EX-10.18 4 ex10-18.htm EXHIBIT 10.18 ex10-18.htm
EXHIBIT 10.18
CONFIDENTIAL TREATMENT REQUESTED BY NOVABAY PHARMACEUTICALS, INC.
 
AMENDMENT N°1
 
TO THE COLLABORATION AND LICENSE AGREEMENT
 
THIS AMENDMENT N°1 (the “Amendment”) is entered into as of this 1st day of December, 2009 (“Effective Date”), by and between NovaBay Pharmaceuticals, Inc., a California corporation, having its principal place of business at 5980 Horton Street, Suite 550, Emeryville, California 94608 (“Novabay”), and Galderma S.A. a Swiss corporation, having its principal place of business at World Trade Center – 2 avenue Gratte-Paille – CP 552 CH-1000 Lausanne, Switzerland (“Galderma< /font>”),
 
WHEREAS, Galderma and Novabay have entered into a COLLABORATION AND LICENSE AGREEMENT, effective as of March 20, 2009 (the “Agreement”) under which they have agreed to collaborate to develop and obtain regulatory approval for, and commercialize, pharmaceutical products incorporating Collaboration Compounds in the Field; and
 
WHEREAS, upon signature of the Agreement, the Parties had anticipated that the Acne Plan would focus on the feasibility of a solution formulation (hereinafter the “Solution”); and
 
WHEREAS, after signature of the Agreement, the Parties have agreed to also determine the feasibility of a gel formulation (hereinafter the “Gel”) in addition to the Solution; and
 
WHEREAS, in order to select the best formulation between the Solution and the Gel, both in terms of action on P. Acnes and in terms of local safety and tolerability, a two weeks tolerance study (hereinafter the “Two Weeks Tolerance Study” as defined in the Early Clinical Evaluation plan for Acne - April 29, 2009) will be performed, with results anticipated on January 10, 2010 at the latest; and
 
WHEREAS, the Parties agree to add a new milestone payment upon the completion of the Two Weeks Tolerance Study to Galderma’s satisfaction and to modify the amounts and timing for the payment of the Continuation Fee; and
 
NOW THEREFORE, in consideration of these premises and for other good and valuable consideration, the receipt and sufficiency of which are hereby acknowledged by each Party, the Parties agree as follows:
 
1.
Unless otherwise stated, all terms appearing herein with a capital letter shall have the meaning set forth in the Agreement.
 
***Confidential treatment requested pursuant to a request for confidential treatment filed with the Securities and Exchange Commission.
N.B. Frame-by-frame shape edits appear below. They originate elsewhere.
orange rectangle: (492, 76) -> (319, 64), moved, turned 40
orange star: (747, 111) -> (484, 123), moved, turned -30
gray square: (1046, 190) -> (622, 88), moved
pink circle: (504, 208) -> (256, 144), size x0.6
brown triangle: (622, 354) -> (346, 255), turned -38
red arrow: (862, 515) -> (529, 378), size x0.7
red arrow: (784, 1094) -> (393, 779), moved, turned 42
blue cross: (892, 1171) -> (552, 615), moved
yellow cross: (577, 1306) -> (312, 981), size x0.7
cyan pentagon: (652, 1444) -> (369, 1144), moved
Omitted portions have been filed separately with the Commission.
 
 

 
CONFIDENTIAL TREATMENT REQUESTED BY NOVABAY PHARMACEUTICALS, INC.
 
2.
The Parties agree to modify Section 1.3 as follow:
 
1.3           “Acne-Plan” shall mean the then current comprehensive plan (including timelines) for the following: (i) during the Initial Period, (A) appropriate study(ies) to determinate the feasibility of one or more formulations for an Acne Product (the “Formulation Feasibility Studies”) and (B) the Development of such an Acne Product for the Galderma Territory, through the completion of (a) the Two Weeks Tolerance Study with respect thereto, and (b) the first Phase II Clinical Trial with respect thereto (the “Acne POC”), and (ii)  ;during the Continuation Period, further Development of Acne Products in the Field for the Galderma Territory through the Marketing Approval therefore.
 
3.
The Parties agree to complete Section 8.1.3 with the following clause:
 
Formulation Feasibility” shall mean that preliminary non-clinical studies have shown that it should be feasible to produce a stable formulation of a Collaboration Compound that should also be able to meet minimum requirements for patient acceptability.  It does not imply that a final commercial formulation has been developed.  Formulation Feasibility shall be determined independently from the Completion of Preliminary Proof of Concept Study and any results thereof.
 
4.
The Parties agree to add the following Section 8.1.4:
 
8.1.4           Completion of Two Week Tolerance Study.  Upon the completion of the Two Weeks Tolerance Study to Galderma’s satisfaction and no later than January 10, 2010, [***].
 
5.
The Parties agree to modify Section 8.2.1 as follow:
 
8.2.1           Continuation Fee.  A non-refundable, non-creditable “Continuation Fee” in the applicable amount set forth in the table below based on the timing of such payment:

Timing Amount of Continuation Fee
If paid on or before October 1, 2010
$[***]
If paid after October 1, 2010 but on or before December 31, 2010
$[***]
If paid after December 31, 2010 but on or before March 31, 2011
$[***]
If paid after March 31, 2011
$[***]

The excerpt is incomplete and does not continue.